Die protestantische Landessynode, die damals gerade in Speyer tagte, brach ihr Treffen mit einer außerordentlichen Sitzung ab. Die Schwurgerichtsverhandlungen wurden für das laufende Jahr von den Terminplänen abgesetzt. Die nahen Kirchweihfeste fielen aus. In den Städten formierten sich „Sicherheitsgarden“. Alle wehrfähigen Männer mußten zu ihren Truppenteilen einrücken und während Überängstliche die ersten Franzosen schon bei Lingenfeld gesehen haben wollten, stieg der Salzpreis binnen weniger Stunden um 100 Prozent. Zwar las man in der Zeitung, der König von Preußen habe seinen Sohn, den Kronprinzen Friedrich Wilhem, zum Oberbefehlshaber der III. Armee ernannt – doch was wollte das hierzulande schon heißen! Außer den spärlichen bayerischen Friedenskontigenten waren keine Truppen für den Verteidigungsfall vorhanden, und so meinten viele: bis die Preußen erst einmal da wären, stünden die Franzosen längst in Mainz und manchem wäre es wohl lieber gewesen, der König in München hätte es weiterhin mit der Neutralität gehalten und sich nicht gar so schnell für den Bündnisfall entschieden.

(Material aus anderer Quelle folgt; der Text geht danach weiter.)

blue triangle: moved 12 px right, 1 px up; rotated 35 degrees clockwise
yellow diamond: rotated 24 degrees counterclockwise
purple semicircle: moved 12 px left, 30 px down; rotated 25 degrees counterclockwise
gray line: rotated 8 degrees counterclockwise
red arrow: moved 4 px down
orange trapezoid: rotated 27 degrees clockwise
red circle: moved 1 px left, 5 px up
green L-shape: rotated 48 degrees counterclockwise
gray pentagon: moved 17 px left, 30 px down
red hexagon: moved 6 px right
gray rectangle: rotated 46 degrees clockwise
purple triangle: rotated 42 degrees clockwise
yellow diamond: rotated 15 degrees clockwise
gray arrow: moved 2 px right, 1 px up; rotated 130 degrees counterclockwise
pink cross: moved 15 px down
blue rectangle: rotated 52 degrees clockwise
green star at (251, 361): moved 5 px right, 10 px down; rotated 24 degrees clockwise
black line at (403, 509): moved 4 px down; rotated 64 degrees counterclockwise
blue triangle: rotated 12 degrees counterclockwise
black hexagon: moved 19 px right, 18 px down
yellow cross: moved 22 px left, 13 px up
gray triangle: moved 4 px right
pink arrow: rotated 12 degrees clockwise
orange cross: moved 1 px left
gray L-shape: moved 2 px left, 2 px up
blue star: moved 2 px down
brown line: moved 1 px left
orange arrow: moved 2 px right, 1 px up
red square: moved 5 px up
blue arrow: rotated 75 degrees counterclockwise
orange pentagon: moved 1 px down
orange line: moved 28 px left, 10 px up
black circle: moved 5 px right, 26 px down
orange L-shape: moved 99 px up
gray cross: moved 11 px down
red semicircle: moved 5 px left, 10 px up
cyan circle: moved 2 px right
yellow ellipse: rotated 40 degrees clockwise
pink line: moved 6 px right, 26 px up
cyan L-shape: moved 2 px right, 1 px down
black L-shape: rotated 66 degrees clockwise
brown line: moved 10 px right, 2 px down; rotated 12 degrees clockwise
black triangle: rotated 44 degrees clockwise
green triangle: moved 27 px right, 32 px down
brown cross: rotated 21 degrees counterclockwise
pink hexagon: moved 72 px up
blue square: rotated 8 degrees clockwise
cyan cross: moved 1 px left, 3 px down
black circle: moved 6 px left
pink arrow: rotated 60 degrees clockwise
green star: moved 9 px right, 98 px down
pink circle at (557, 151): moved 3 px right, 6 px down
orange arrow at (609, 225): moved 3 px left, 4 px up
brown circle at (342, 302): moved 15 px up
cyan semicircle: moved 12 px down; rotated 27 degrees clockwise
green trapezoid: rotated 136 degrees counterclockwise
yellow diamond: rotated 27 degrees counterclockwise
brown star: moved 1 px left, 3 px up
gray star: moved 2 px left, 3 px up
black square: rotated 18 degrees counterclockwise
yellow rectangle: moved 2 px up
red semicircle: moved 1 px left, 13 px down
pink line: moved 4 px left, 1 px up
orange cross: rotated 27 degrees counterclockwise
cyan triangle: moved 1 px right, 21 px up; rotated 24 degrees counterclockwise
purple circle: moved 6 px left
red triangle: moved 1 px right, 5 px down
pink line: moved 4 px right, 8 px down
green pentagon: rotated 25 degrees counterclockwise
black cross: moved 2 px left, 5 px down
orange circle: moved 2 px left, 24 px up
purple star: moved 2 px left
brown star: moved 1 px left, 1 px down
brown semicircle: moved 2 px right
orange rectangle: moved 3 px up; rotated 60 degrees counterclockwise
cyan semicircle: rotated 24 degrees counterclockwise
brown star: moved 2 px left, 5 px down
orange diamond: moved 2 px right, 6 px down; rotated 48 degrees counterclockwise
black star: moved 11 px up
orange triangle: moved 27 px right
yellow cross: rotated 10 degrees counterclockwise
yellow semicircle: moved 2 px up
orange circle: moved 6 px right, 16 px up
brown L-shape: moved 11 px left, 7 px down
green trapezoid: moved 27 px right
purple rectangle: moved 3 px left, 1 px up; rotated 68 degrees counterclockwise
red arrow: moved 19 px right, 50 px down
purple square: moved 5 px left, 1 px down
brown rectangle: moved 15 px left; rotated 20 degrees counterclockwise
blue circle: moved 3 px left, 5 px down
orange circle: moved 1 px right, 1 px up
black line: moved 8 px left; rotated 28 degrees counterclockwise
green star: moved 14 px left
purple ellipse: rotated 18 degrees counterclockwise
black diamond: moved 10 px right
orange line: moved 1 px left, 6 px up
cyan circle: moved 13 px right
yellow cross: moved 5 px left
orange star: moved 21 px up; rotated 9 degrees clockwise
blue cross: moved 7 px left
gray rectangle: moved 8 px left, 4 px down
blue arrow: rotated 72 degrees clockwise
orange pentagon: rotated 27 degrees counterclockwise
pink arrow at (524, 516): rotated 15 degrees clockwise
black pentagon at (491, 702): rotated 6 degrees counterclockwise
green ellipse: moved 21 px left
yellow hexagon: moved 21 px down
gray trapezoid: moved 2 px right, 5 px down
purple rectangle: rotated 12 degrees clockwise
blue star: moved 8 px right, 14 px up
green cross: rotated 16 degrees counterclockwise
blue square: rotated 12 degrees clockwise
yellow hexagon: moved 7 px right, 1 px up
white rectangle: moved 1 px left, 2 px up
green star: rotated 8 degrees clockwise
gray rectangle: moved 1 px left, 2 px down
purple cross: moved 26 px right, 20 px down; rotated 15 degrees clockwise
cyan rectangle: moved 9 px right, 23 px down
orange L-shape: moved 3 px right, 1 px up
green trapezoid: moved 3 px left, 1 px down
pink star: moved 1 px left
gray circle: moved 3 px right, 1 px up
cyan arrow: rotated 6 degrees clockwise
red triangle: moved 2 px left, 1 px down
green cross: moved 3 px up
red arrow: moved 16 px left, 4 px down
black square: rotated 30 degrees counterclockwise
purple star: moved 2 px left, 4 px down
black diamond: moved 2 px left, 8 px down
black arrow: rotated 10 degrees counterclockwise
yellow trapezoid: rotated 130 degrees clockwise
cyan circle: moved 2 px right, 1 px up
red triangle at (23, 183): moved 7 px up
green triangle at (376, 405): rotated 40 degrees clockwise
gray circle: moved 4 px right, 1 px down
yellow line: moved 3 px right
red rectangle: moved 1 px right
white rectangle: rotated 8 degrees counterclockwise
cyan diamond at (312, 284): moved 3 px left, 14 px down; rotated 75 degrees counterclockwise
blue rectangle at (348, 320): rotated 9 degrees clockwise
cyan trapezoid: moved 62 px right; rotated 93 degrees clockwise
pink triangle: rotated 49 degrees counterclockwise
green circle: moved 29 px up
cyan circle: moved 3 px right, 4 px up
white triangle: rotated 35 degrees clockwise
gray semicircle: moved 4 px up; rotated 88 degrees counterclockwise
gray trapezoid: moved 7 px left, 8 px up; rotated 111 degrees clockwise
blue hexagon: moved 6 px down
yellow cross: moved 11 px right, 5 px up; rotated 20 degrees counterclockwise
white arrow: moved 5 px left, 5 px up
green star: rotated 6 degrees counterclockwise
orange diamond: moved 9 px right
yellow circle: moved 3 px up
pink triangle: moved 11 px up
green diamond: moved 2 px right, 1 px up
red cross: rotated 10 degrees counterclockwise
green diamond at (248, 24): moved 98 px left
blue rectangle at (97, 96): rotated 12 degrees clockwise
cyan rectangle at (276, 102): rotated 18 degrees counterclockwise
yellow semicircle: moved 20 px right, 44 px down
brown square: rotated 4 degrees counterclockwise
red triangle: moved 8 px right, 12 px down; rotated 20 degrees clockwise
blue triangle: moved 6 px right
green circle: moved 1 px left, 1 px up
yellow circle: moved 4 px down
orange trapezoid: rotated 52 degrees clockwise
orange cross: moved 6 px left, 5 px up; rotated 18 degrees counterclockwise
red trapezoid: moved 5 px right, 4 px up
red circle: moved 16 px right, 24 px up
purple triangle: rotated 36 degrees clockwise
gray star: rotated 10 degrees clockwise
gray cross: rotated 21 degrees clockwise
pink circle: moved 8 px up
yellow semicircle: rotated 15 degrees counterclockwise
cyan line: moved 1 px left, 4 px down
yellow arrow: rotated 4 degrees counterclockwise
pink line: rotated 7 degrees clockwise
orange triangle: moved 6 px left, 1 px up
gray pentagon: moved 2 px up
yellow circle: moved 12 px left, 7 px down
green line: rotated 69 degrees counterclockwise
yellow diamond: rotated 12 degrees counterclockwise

Ganz anders die Jugend: Der Tertianer war mit dabei, als „wir Dreizehnjährigen, Arm in Arm geklammert, die Hauptstraße durchzogen; wir wünschten drei oder vier Jahre älter zu sein, um auch mit in den Krieg ziehen zu können. Nach einigen Tagen stürmten wir zum Bahnhofe. Mit schmetternden Klängen fahren Truppen des 11. Preußischen Armeekorps in die Halle ein. Mit Weinkannen, mit Flaschenwein rennen wir am Zug entlang und verteilen die Gaben. Junge schöne Mädchen tragen Blumen an die Wagenfenster. Unter schallenden Soldatenliedern fahren die Züge wieder ab.
Einige Tage später: In eiligem Marsche begeben wir uns in das 1 1/2 Stunden von Speyer entfernte badische Dorf Altlußheim. Hier lagert beinahe das ganze bayerische Erste Armeekorps; es überschreitet in den nächsten Tagen bei Speyer den Rhein.
Jubel und Siegesfeiern
In schier endlos erscheinenden Reihen zogen mit den Bayern auch die Badener, Sachsen und weitere Preußen über den Strom. Die Franzosen standen an der Lauter immer noch Gewehr bei Fuß, bis am 4. August vor Weißenburg die Kanonen donnerten und die Stadt samt den strategisch wichtigen Geisberghöhen im Sturm genommen wurden. Schon am übernächsten Tag endeten in der Senke von Wörth alle französischen Eroberungsträume, Marschall Mac Mahons Armee wurde geschlagen. Vier Wochen später kapitulierte Napoleon III. in Sedan. Im anderen Frühjahr [1871] kehrten die Soldaten als Sieger heim. Sie wurden auch in Speyer mit unbeschreiblichem Jubel empfangen.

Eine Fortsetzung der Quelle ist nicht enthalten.